In einem Interview hat Abel Ferrara gesagt, er hätte diese Szene beinahe aus seinem Film herausgeschnitten, weil die Pose des Mannes zu deutlich auf den gekreuzigten Jesus verwies. Aber dann habe er sich erinnert, was es seinen Star Harvey Keitel gekostet hatte, bis dorthin zu kommen, und deshalb habe er sie doch verwendet. Abel Ferraras Helden sind komische Heilige: der DRILLER KILLER (1979), DIE FRAU MIT DER 45ER MAGNUM (1981), der KÖNIG VON NEW YORK (1990) und jetzt der BAD LIEUTENANT. Sie glauben an Gott und fordern ihn heraus. Sie loten aus, wie weit sie gehen können, und sehnen sich nach Erlösung. Am Ende sind sie immer zu weit gegangen, und Erlösung bringt nur der Tod. Aber eine Rechnung läßt sich damit nicht aufmachen. Die Hölle, durch die sie gehen, ist kein Beweis für den Himmel und ihr Tod keine Sühne für ihre Vergehen. Sie führen sich auf wie tollwütige Hunde, und so enden sie auch.

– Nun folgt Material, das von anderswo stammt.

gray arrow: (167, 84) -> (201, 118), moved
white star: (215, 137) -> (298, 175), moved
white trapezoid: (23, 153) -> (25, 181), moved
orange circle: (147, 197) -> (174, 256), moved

Harvey Keitel, neben Robert Duvall der beste Schauspieler Amerikas, ist Ferraras Lieutenant. Einen Namen hat er nicht, eine Geschichte auch nicht. Der Titel sagt es schon: Er ist so, wie er ist. Bad. Böse. Schlecht. Als Lieutenant ist er weit genug oben in der Hierarchie der Polizei, um frei agieren zu können. Aber im Grunde spielt das schon keine Rolle mehr, genausowenig wie die Tatsache, daß er eine Familie hat. Einmal bringt er seine Söhne im Auto zur Schule, ungeduldig, sie loszuwerden, um noch am Steuer seine morgendliche Ration Kokain zu schnupfen. Ein anderes Mal wohnt er in der Kirche der Kommunion seiner Töchter bei, streicht ihnen übers Haar, bekreuzigt sich. Mehr nicht. Nicht einmal die Kamera macht sich die Mühe, den Blick zu senken, um die Mädchen ins Bild zu kriegen.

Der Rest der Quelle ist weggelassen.